Low level radiation ‘may have reached island’

Continuous monitoring exercise

Small amounts of radiation from Japan’s nuclear plant disaster could have reached Malta but not at levels of public concern, according to the senior manager in radiation protection within the Occupational Health and Safety Authority.

The government has sent air samples abroad for testing and was awaiting the results, said Paul Brejza, who is also the executive chairman of the Radiation Protection Board.

“It’s been detected in other parts of Europe so it could well be in Malta too.
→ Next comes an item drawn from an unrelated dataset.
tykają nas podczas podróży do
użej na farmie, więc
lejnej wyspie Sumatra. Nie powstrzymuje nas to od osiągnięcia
But I would not expect it to be at higher levels,” Mr Brejza told The Times.

Earlier this week reports emerged that radiation from Fukushima’s nuclear disaster had been detected across Europe at levels described by the International Atomic Energy Agency to be of no public health concern.
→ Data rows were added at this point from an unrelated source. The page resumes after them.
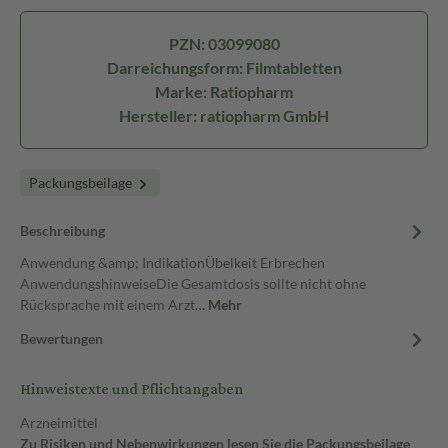
PZN: 03099080
Darreichungsform: Filmtabletten
Marke: Ratiopharm
Hersteller: ratiopharm GmbH
Packungsbeilage
Beschreibung
Anwendung &amp; IndikationÜbelkeit Erbrechen
AnwendungshinweiseDie Gesamtdosis sollte nicht ohne
Rücksprache mit einem Arzt…
Mehr
Bewertungen
Hinweistexte und Pflichtangaben
Arzneimittel
Zu Risiken und Nebenwirkungen lesen Sie die Packungsbeilage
“Basically what’s happened is a very small number of particles of I-131 and Cs-137 have gone round the globe and been detected by certain European countries including Spain, Ireland, Italy and Switzerland,” Mr Brejza said.

The doses received from inhaling air with these concentration levels were extremely small compared with the annual background radiation dose, he added.

In Malta, equipment sucks in thousands of cubic meters of air through a machine and are transferred onto a filter paper, which in turn is transformed into a tablet and sent abroad for testing – a monitoring exercise which, he said, was carried out continuously.

The importation of foodstuffs from Japan is also being monitored for contamination.

Malta last year only brought in one consignment of pet food from the affected area in Japan.